Open the file BALeaders.cpp.

Add BALeaders.cpp to the LabWork project.

This program will sort the players in the playerList array into order according to batting average. Then it will print the names of the players with the top ten batting averages.

Note that, in sorting the Players from highest to lowest batting average, the SortByBA() member function is careful to sort the playerList array, not the alphaPlayerList array. Were it instead to sort alphaPlayerList by batting average, it would render useless all further calls to BinSearch() since BinSearch() depends on the names in alphaPlayerList being in alphabetical order.

As a good review of sorting,

Study the SortByBA() function.

Run BALeaders.cpp.

Application

Open the MS Word document Lab 13 App.doc, found in the Lab 13 App subfolder, and follow the instructions.

Summary

In this lab, we conducted experiments with two different searching algorithms: linear search and binary search. We obtained evidence to support the theory that a linear search of a list with n objects requires, on average, (n + 1)/2 comparisons. For example, our list of 341 objects requires 170.5 comparisons on average. In effect, if one doubles the size of the list, the linear search algorithm will require twice the time to search it. This is a property of all “linear” or O(n) algorithms.
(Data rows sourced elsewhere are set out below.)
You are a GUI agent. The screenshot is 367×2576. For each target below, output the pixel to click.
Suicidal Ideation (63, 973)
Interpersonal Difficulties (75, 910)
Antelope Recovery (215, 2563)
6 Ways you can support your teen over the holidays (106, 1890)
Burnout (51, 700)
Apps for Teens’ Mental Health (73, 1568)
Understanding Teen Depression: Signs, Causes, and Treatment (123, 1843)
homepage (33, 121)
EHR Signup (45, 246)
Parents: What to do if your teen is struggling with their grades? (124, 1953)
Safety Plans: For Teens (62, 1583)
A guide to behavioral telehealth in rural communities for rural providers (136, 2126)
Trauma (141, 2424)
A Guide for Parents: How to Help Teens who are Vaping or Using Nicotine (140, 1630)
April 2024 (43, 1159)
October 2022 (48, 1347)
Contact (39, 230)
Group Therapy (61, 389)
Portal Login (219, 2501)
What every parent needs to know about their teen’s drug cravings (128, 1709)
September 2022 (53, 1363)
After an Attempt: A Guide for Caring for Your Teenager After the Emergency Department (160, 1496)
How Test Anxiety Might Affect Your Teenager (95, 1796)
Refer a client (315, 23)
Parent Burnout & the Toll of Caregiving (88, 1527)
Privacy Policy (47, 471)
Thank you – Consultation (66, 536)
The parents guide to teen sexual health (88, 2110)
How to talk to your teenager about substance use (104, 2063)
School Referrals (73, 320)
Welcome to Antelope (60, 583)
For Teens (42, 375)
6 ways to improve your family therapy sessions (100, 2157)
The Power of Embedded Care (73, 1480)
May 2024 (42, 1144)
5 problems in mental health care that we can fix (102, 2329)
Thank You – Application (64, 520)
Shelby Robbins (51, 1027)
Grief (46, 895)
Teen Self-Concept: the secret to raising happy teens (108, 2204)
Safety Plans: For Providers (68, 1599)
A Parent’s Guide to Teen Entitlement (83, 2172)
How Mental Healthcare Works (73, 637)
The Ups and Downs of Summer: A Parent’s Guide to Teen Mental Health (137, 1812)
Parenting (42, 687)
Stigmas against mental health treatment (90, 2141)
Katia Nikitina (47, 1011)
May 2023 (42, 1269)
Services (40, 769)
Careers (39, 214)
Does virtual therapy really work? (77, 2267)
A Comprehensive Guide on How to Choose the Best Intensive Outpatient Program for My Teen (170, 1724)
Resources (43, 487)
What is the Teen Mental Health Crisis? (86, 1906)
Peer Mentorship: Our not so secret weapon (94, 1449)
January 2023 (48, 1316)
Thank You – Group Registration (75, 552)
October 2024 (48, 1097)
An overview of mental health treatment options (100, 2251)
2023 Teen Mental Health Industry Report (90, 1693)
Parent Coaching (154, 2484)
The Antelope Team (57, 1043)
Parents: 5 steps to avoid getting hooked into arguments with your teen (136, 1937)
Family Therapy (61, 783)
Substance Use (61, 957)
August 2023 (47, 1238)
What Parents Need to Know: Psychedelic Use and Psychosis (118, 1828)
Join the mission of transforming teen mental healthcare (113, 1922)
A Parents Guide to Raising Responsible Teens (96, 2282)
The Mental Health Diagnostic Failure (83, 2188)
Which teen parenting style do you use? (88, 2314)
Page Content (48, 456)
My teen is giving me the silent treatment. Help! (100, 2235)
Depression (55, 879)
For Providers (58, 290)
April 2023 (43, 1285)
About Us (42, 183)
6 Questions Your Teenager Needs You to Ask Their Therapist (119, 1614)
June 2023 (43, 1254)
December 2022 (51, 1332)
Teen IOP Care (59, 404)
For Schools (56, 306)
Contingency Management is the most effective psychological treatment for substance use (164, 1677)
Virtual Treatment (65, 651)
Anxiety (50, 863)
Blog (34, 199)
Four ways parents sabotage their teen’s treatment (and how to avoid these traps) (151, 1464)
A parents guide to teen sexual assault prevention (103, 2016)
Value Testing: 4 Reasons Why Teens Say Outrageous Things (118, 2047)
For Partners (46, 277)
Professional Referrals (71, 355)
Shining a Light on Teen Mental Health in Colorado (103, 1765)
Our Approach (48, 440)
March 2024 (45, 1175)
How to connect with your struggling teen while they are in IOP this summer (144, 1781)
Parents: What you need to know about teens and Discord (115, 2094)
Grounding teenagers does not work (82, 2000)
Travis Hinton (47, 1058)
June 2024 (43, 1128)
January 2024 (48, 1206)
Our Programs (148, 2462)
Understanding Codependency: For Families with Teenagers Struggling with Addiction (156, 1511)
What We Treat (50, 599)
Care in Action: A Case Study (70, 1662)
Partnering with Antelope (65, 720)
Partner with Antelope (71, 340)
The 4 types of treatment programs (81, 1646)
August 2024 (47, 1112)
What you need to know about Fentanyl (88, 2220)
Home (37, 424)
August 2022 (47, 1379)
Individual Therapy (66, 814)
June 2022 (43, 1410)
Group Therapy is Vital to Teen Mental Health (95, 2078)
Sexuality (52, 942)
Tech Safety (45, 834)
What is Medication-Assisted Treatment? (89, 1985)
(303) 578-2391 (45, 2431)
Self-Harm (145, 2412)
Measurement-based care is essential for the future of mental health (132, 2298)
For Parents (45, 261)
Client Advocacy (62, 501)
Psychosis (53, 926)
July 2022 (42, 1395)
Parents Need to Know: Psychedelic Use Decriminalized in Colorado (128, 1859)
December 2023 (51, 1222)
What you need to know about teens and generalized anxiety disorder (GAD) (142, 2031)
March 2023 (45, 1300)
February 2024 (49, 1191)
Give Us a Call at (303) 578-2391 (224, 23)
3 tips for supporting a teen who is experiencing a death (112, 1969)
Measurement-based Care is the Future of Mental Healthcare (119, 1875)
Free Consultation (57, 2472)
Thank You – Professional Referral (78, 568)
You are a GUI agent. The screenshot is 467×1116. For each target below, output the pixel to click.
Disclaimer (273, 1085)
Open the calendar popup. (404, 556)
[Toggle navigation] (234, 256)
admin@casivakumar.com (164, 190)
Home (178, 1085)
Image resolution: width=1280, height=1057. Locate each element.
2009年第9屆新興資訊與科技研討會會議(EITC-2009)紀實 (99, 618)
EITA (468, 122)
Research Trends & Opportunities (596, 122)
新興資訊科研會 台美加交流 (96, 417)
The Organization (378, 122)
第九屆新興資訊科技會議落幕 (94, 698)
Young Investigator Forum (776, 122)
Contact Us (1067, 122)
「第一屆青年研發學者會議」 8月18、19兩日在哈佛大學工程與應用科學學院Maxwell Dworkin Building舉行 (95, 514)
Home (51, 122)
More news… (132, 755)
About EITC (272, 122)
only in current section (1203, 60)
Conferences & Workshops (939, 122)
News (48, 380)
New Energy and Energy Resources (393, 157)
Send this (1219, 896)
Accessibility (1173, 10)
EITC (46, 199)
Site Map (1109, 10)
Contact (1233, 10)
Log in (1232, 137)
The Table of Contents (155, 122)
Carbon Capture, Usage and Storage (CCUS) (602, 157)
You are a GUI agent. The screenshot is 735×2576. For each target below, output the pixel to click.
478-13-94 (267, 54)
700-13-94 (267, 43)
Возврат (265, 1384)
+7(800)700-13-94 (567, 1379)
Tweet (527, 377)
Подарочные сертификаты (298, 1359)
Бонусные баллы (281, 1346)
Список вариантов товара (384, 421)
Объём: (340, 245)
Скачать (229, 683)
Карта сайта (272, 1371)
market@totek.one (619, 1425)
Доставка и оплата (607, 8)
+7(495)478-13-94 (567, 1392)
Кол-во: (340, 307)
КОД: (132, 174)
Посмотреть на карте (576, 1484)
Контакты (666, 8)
Our experiments demonstrated that a binary search is vastly superior to a linear search. Of course, a binary search can work properly only if the list is ordered. To appreciate the differences in performance of the two searching algorithms, we note that if the list contains 341 names, the binary search algorithm requires, in the worst case, just nine comparisons of the search name to names in the list. This number comes about as the number of terms in the sequence of numbers that represent the sizes of the sublists under consideration:

341 ® 170 ® 85 ® 42 ® 21 ® 10 ® 5 ® 2 ® 1

The above sequence suggests that if the list size is doubled, the binary search algorithm’s worst case will involve only 1 additional comparison! This is a property of all O(log n) algorithms.